* **Work instructions**
Could you set down exactly the lines in the records below between the line holding "uni energijom" and the line holding "Читать подробнее", inclusive?

* * *

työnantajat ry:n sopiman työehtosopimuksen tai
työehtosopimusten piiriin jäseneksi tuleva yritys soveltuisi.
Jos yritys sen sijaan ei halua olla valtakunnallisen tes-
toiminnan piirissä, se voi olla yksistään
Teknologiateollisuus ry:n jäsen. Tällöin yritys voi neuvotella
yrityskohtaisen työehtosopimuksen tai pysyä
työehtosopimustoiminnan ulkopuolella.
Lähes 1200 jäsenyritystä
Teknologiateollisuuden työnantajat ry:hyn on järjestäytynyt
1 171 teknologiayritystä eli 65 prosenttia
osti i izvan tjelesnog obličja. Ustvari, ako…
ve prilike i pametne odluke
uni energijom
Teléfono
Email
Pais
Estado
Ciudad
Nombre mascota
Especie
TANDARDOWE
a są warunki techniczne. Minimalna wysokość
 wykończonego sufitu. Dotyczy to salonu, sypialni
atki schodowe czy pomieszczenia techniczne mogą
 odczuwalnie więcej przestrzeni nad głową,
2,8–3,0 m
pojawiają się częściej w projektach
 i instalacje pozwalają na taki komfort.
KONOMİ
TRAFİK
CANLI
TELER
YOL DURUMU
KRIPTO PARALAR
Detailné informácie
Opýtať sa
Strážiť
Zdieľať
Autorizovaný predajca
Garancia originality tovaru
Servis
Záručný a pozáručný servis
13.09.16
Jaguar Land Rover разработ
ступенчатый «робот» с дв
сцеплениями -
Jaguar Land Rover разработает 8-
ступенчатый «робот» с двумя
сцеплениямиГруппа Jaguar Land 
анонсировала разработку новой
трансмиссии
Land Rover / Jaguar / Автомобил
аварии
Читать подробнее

* * *

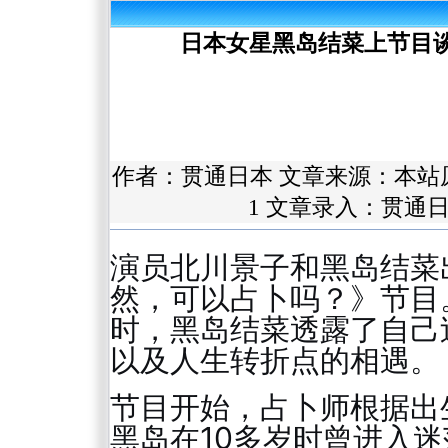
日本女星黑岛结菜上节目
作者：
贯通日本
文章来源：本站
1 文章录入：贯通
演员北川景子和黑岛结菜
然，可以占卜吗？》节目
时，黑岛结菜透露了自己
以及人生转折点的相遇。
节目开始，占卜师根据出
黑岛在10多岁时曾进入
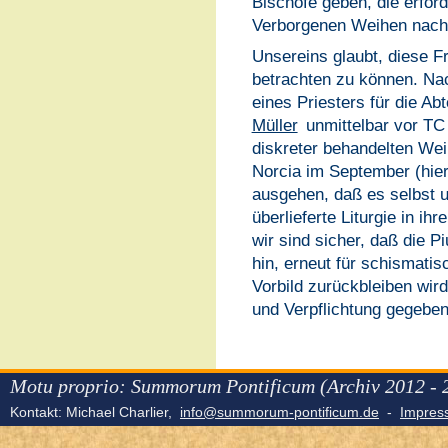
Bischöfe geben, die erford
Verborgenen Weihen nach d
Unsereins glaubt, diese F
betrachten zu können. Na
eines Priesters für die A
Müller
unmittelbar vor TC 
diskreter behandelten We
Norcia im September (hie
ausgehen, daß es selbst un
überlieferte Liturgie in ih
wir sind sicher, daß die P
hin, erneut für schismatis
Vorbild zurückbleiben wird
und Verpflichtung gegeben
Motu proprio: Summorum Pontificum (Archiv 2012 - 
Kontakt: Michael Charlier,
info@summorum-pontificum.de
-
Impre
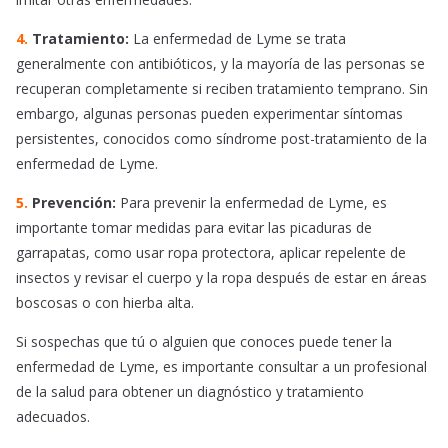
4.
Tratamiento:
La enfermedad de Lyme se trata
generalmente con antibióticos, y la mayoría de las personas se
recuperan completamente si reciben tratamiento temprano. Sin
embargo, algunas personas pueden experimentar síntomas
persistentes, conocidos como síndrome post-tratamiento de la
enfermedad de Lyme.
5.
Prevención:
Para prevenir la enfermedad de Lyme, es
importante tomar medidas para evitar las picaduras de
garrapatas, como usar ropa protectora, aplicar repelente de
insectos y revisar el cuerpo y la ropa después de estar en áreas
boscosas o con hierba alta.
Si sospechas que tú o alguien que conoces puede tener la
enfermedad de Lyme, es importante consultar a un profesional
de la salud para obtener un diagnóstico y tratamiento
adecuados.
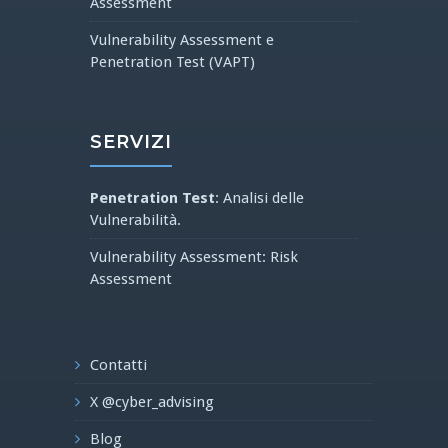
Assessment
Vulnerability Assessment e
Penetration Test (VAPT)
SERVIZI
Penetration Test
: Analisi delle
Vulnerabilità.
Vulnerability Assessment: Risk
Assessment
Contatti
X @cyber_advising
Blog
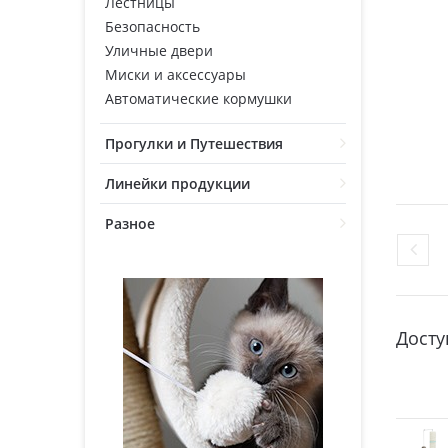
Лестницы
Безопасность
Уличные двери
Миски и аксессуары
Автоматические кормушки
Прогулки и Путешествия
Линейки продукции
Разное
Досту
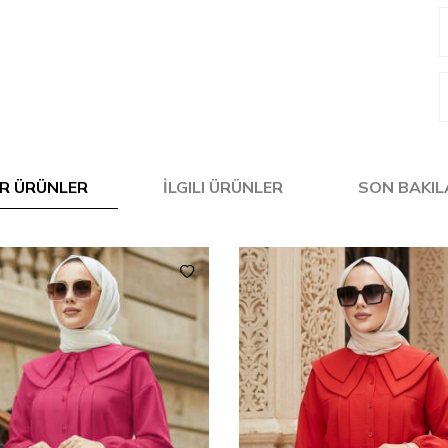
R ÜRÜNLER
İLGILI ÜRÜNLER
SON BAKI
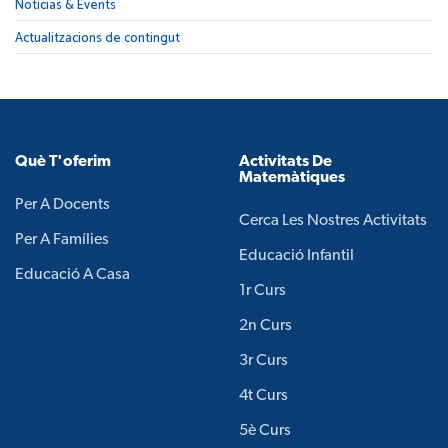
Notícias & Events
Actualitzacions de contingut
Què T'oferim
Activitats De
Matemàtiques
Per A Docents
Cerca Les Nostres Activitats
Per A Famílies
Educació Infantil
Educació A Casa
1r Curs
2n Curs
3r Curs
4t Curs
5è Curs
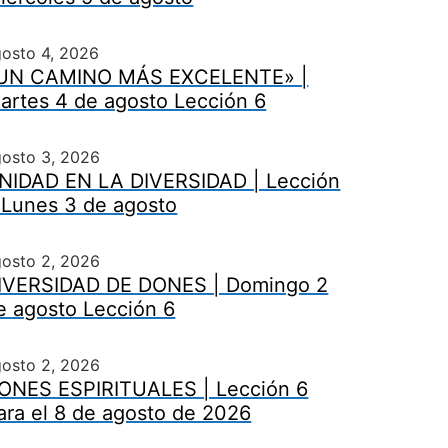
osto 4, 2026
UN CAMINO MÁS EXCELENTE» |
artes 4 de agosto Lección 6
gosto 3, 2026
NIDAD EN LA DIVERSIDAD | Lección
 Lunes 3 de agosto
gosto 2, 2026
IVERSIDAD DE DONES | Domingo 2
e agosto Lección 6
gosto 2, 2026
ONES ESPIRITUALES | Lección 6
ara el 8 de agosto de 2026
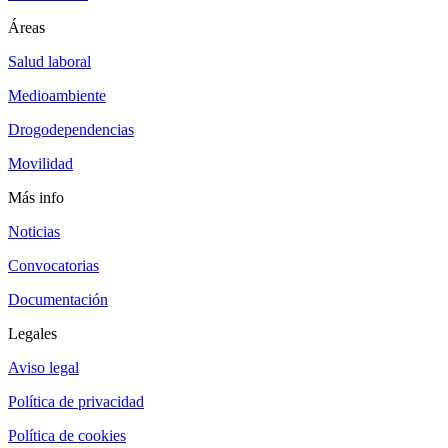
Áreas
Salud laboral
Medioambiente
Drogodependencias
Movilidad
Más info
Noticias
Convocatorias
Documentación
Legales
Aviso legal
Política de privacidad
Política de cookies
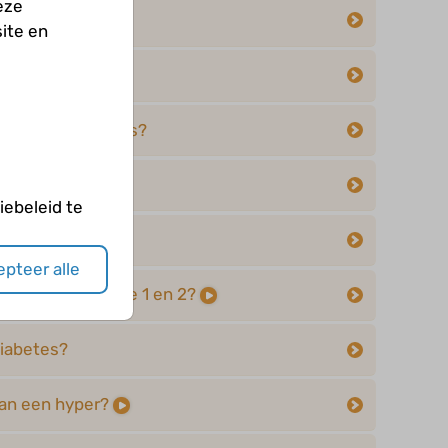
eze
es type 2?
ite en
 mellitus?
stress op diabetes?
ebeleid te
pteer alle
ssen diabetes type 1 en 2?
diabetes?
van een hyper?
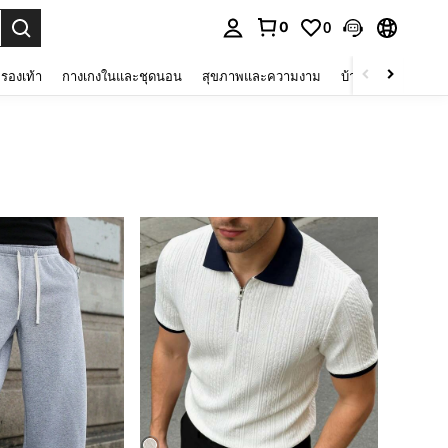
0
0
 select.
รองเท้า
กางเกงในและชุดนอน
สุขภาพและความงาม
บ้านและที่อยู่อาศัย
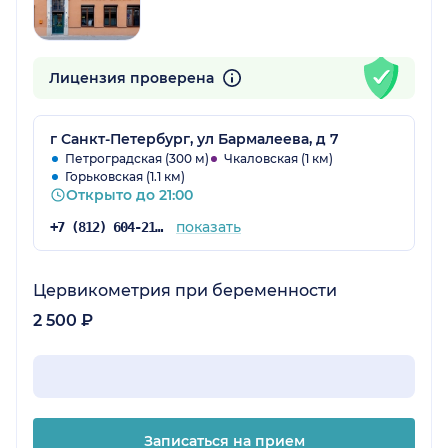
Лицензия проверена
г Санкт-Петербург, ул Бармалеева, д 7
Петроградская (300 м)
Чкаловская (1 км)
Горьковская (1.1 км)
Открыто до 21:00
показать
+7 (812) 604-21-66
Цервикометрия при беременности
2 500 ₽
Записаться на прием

* * *

* **Task response**
uni energijom
Teléfono
Email
Pais
Estado
Ciudad
Nombre mascota
Especie
TANDARDOWE
a są warunki techniczne. Minimalna wysokość
 wykończonego sufitu. Dotyczy to salonu, sypialni
atki schodowe czy pomieszczenia techniczne mogą
 odczuwalnie więcej przestrzeni nad głową,
2,8–3,0 m
pojawiają się częściej w projektach
 i instalacje pozwalają na taki komfort.
KONOMİ
TRAFİK
CANLI
TELER
YOL DURUMU
KRIPTO PARALAR
Detailné informácie
Opýtať sa
Strážiť
Zdieľať
Autorizovaný predajca
Garancia originality tovaru
Servis
Záručný a pozáručný servis
13.09.16
Jaguar Land Rover разработ
ступенчатый «робот» с дв
сцеплениями -
Jaguar Land Rover разработает 8-
ступенчатый «робот» с двумя
сцеплениямиГруппа Jaguar Land 
анонсировала разработку новой
трансмиссии
Land Rover / Jaguar / Автомобил
аварии
Читать подробнее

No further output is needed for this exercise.